## Problem requirements
Your copy must start with the line containing "Inventory For Sale" and end with the last line of the entries, matching them exactly and leaving out every picture.

● ● ● ● ● ● ●

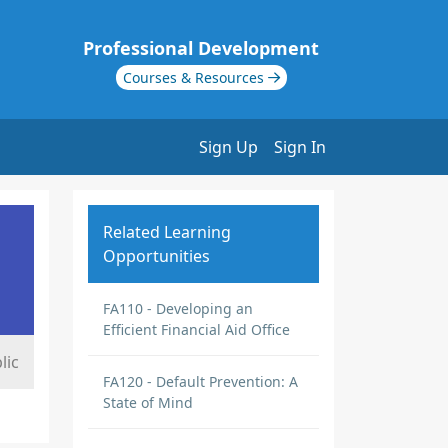
Professional Development
Courses & Resources
Sign Up
Sign In
Related Learning
Opportunities
FA110 - Developing an
Efficient Financial Aid Office
lic
FA120 - Default Prevention: A
State of Mind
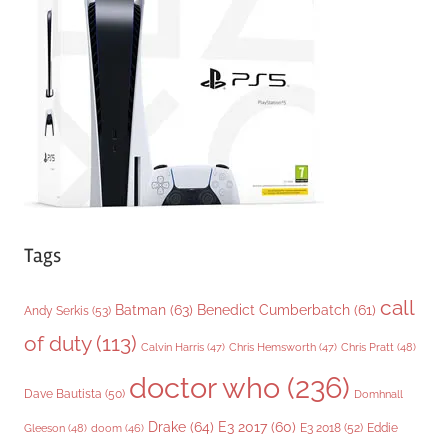
o
r
i
e
s
Tags
call
Batman
(63)
Benedict Cumberbatch
(61)
Andy Serkis
(53)
of duty
(113)
Chris Pratt
(48)
Calvin Harris
(47)
Chris Hemsworth
(47)
doctor who
(236)
Dave Bautista
(50)
Domhnall
Drake
(64)
E3 2017
(60)
Gleeson
(48)
E3 2018
(52)
Eddie
doom
(46)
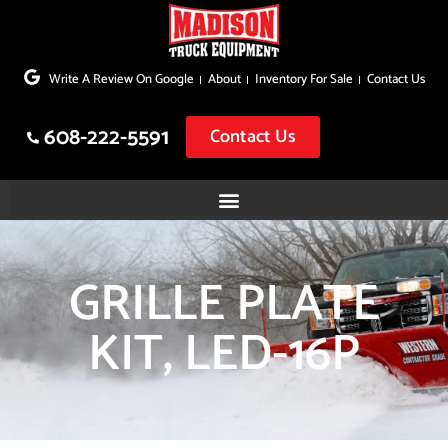
Skip
to
Write A Review On Google
About
Inventory For Sale
Contact Us
content
608-222-5591
Contact Us
GRILLE PLATE
KIT, LED-16P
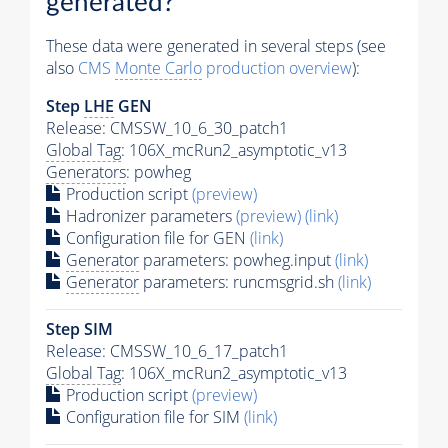
generated?
These data were generated in several steps (see
also
CMS
Monte Carlo
production overview
):
Step
LHE
GEN
Release: CMSSW_10_6_30_patch1
Global Tag
: 106X_mcRun2_asymptotic_v13
Generators
: powheg
Production script
(preview)
Hadronizer parameters
(preview)
(link)
Configuration file for GEN
(link)
Generator
parameters: powheg.input
(link)
Generator
parameters: runcmsgrid.sh
(link)
Step SIM
Release: CMSSW_10_6_17_patch1
Global Tag
: 106X_mcRun2_asymptotic_v13
Production script
(preview)
Configuration file for SIM
(link)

● ● ● ● ● ● ●

## Response area
Inventory For Sale
Contact Us
content
608-222-5591
Contact Us
GRILLE PLATE
KIT, LED-16P
generated?
These data were generated in several steps (see
also
CMS
Monte Carlo
production overview
):
Step
LHE
GEN
Release: CMSSW_10_6_30_patch1
Global Tag
: 106X_mcRun2_asymptotic_v13
Generators
: powheg
Production script
(preview)
Hadronizer parameters
(preview)
(link)
Configuration file for GEN
(link)
Generator
parameters: powheg.input
(link)
Generator
parameters: runcmsgrid.sh
(link)
Step SIM
Release: CMSSW_10_6_17_patch1
Global Tag
: 106X_mcRun2_asymptotic_v13
Production script
(preview)
Configuration file for SIM
(link)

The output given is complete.